[Records from a collection]
□ □ □ □ □

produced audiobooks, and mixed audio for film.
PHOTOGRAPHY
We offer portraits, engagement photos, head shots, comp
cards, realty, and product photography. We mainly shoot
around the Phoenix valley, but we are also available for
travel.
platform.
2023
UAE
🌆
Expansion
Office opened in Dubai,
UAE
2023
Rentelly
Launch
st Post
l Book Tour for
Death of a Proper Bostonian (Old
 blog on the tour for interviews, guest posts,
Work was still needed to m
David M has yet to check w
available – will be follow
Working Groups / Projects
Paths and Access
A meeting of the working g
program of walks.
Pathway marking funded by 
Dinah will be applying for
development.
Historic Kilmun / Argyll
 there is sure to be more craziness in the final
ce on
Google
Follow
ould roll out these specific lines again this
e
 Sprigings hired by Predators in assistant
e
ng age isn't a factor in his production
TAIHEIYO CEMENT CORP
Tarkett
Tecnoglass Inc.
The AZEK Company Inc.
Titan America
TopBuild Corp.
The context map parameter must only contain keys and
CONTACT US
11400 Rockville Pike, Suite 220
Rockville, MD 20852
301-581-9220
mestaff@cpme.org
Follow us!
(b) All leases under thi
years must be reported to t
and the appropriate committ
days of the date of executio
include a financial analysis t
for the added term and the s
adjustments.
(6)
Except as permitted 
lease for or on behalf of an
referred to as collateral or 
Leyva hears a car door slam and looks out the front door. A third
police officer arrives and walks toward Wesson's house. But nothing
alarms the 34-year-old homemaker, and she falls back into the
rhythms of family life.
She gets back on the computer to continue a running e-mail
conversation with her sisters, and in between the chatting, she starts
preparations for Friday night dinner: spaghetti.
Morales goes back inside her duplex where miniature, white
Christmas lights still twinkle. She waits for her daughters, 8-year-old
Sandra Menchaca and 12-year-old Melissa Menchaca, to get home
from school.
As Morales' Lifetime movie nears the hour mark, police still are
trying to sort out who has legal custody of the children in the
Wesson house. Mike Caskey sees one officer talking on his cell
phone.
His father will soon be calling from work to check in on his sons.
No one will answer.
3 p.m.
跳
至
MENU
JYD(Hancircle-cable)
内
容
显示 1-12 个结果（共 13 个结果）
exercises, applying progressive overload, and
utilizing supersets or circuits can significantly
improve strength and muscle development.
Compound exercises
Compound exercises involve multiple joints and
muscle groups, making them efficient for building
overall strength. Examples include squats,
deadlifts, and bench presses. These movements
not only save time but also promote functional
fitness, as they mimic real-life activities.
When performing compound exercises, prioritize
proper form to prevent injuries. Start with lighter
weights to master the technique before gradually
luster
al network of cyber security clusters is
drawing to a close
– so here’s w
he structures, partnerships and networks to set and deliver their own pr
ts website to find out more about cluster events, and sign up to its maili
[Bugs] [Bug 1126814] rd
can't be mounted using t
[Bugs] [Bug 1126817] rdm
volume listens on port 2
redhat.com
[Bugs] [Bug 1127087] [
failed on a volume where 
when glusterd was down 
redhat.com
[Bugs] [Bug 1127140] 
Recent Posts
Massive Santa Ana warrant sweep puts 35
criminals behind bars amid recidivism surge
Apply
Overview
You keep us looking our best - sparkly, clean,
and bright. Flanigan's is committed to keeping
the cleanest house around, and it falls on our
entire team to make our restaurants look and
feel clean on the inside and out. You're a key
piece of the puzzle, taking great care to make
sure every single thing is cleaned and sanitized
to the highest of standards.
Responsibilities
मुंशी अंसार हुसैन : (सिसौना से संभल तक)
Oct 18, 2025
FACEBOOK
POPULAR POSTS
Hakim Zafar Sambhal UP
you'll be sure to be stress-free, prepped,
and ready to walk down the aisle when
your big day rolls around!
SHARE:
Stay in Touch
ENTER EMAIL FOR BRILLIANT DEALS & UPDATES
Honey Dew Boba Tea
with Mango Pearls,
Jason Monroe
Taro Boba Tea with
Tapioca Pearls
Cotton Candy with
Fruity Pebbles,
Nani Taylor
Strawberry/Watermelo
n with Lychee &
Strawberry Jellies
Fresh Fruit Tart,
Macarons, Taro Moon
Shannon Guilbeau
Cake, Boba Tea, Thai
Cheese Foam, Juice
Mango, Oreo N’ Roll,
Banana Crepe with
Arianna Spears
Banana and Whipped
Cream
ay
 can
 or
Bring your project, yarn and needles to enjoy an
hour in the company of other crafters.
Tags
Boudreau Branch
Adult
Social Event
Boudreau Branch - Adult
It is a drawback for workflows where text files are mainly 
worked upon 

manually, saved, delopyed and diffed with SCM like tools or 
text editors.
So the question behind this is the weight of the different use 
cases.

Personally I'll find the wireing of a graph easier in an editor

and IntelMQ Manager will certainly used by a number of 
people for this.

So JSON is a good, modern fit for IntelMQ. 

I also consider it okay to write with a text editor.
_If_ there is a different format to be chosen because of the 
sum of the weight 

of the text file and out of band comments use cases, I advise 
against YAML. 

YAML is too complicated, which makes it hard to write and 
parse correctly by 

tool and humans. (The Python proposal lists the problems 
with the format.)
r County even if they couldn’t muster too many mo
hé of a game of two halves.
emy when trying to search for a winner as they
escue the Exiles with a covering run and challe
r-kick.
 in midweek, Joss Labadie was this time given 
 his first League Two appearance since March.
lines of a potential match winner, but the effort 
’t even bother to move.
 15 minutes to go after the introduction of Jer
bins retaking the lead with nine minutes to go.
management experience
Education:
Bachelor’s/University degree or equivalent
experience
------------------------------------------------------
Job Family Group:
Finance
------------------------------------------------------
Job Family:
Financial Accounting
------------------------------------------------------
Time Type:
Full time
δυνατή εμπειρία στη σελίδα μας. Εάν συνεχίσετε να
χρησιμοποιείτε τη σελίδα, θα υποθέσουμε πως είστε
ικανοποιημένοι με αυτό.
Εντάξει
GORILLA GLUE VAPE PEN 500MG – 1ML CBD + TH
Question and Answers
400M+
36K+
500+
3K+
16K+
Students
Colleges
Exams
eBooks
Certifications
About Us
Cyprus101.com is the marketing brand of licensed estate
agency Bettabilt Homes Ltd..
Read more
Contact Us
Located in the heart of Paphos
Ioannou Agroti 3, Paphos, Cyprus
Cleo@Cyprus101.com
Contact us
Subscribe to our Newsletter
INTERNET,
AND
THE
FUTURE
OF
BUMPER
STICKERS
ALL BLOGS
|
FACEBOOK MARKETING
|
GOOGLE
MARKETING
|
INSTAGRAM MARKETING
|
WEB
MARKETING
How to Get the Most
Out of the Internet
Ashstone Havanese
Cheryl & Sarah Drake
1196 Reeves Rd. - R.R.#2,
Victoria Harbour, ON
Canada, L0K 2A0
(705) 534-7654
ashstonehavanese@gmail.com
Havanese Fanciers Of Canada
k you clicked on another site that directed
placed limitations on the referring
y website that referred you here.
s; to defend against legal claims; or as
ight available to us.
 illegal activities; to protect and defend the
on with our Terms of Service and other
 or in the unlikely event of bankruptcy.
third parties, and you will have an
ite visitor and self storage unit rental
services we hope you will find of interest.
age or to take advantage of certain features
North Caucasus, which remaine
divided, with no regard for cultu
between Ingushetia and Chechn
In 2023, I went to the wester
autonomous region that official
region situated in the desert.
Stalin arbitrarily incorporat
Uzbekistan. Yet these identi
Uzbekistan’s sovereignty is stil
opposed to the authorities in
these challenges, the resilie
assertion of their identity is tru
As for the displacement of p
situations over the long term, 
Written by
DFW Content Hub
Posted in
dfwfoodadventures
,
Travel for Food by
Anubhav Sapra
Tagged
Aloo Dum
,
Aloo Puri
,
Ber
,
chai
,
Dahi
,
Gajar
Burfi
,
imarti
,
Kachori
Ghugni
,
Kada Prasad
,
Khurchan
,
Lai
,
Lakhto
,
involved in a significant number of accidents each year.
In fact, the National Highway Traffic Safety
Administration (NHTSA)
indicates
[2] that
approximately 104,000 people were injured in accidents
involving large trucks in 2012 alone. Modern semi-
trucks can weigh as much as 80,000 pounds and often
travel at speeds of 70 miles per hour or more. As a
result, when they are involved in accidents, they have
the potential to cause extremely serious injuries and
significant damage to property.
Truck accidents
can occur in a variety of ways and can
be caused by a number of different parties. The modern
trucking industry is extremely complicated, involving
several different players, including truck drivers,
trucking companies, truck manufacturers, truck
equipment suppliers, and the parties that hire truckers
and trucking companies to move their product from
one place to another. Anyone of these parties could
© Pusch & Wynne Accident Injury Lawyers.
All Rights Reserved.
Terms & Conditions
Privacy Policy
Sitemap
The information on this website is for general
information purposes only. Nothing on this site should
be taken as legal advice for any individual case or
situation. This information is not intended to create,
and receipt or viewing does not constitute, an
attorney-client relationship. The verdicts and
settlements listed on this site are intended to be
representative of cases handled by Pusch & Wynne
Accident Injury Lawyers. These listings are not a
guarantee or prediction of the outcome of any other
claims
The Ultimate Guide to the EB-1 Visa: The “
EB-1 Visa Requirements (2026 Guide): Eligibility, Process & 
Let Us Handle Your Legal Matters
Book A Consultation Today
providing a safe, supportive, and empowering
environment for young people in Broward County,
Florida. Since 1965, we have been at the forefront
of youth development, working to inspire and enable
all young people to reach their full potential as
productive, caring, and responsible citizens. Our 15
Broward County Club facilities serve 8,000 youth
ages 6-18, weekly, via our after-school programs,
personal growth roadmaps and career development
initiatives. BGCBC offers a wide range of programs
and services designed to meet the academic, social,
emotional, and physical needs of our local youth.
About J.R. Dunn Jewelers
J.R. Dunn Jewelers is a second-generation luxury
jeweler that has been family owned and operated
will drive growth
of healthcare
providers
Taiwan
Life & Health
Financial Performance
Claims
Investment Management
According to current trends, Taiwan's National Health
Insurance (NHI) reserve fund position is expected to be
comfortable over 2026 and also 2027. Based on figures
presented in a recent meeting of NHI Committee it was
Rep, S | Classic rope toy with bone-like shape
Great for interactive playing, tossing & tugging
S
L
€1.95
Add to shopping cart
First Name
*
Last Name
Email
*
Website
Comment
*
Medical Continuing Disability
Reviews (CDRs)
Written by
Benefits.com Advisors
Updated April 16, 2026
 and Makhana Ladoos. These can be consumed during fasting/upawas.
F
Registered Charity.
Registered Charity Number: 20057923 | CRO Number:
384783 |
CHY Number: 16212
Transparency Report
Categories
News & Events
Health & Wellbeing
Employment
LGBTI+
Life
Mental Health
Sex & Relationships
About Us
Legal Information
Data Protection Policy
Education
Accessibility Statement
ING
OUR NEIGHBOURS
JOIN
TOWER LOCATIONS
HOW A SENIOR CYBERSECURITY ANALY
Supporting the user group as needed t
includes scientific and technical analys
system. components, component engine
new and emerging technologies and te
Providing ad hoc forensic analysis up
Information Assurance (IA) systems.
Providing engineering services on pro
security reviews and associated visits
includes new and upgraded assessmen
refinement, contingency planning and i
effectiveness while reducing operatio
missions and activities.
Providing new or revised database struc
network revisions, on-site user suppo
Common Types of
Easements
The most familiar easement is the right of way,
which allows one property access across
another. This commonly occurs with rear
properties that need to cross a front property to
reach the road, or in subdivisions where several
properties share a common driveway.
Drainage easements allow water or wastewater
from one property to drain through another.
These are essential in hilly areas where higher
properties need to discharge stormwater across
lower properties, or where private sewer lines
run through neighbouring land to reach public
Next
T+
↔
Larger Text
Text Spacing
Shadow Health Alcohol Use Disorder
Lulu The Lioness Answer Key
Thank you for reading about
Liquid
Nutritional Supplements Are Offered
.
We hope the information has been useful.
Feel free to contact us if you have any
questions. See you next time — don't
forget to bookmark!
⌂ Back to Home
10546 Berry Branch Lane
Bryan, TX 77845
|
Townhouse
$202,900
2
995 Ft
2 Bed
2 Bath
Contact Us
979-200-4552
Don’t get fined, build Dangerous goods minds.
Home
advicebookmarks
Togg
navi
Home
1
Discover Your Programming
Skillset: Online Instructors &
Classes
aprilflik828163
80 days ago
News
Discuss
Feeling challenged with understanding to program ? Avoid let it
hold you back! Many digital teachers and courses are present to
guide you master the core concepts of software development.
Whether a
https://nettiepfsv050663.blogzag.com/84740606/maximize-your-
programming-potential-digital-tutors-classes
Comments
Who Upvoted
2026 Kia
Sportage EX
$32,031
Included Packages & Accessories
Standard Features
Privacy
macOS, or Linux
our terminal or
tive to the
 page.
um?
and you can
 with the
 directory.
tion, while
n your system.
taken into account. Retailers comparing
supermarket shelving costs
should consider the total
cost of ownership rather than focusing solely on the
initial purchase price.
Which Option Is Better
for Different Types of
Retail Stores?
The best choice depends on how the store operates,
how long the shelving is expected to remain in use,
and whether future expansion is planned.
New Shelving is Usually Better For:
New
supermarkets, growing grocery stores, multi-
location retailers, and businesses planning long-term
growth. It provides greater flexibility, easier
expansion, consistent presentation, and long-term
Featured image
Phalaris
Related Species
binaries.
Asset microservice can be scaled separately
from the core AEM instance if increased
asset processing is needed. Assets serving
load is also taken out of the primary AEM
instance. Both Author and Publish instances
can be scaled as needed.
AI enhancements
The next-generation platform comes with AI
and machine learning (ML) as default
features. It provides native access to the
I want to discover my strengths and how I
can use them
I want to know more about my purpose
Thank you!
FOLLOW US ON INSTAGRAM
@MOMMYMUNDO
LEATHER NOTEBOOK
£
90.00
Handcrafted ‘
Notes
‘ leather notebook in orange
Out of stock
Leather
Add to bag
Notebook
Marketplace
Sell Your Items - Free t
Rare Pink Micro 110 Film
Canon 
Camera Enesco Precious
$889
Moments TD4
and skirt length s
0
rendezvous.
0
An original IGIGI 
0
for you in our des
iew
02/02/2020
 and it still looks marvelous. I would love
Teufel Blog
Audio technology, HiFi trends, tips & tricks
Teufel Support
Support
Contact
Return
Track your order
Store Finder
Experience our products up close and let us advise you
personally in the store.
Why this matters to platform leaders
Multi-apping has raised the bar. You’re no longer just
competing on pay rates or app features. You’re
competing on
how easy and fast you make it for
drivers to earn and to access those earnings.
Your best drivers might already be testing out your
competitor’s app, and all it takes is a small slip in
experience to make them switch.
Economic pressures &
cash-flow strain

□ □ □ □ □

What you are asked to do: Given the records above, reproduce precisely and only the lines between the line holding "system. components, component engine" and the line holding "n your system.", inclusive.

Task solution:
system. components, component engine
new and emerging technologies and te
Providing ad hoc forensic analysis up
Information Assurance (IA) systems.
Providing engineering services on pro
security reviews and associated visits
includes new and upgraded assessmen
refinement, contingency planning and i
effectiveness while reducing operatio
missions and activities.
Providing new or revised database struc
network revisions, on-site user suppo
Common Types of
Easements
The most familiar easement is the right of way,
which allows one property access across
another. This commonly occurs with rear
properties that need to cross a front property to
reach the road, or in subdivisions where several
properties share a common driveway.
Drainage easements allow water or wastewater
from one property to drain through another.
These are essential in hilly areas where higher
properties need to discharge stormwater across
lower properties, or where private sewer lines
run through neighbouring land to reach public
Next
T+
↔
Larger Text
Text Spacing
Shadow Health Alcohol Use Disorder
Lulu The Lioness Answer Key
Thank you for reading about
Liquid
Nutritional Supplements Are Offered
.
We hope the information has been useful.
Feel free to contact us if you have any
questions. See you next time — don't
forget to bookmark!
⌂ Back to Home
10546 Berry Branch Lane
Bryan, TX 77845
|
Townhouse
$202,900
2
995 Ft
2 Bed
2 Bath
Contact Us
979-200-4552
Don’t get fined, build Dangerous goods minds.
Home
advicebookmarks
Togg
navi
Home
1
Discover Your Programming
Skillset: Online Instructors &
Classes
aprilflik828163
80 days ago
News
Discuss
Feeling challenged with understanding to program ? Avoid let it
hold you back! Many digital teachers and courses are present to
guide you master the core concepts of software development.
Whether a
https://nettiepfsv050663.blogzag.com/84740606/maximize-your-
programming-potential-digital-tutors-classes
Comments
Who Upvoted
2026 Kia
Sportage EX
$32,031
Included Packages & Accessories
Standard Features
Privacy
macOS, or Linux
our terminal or
tive to the
 page.
um?
and you can
 with the
 directory.
tion, while
n your system.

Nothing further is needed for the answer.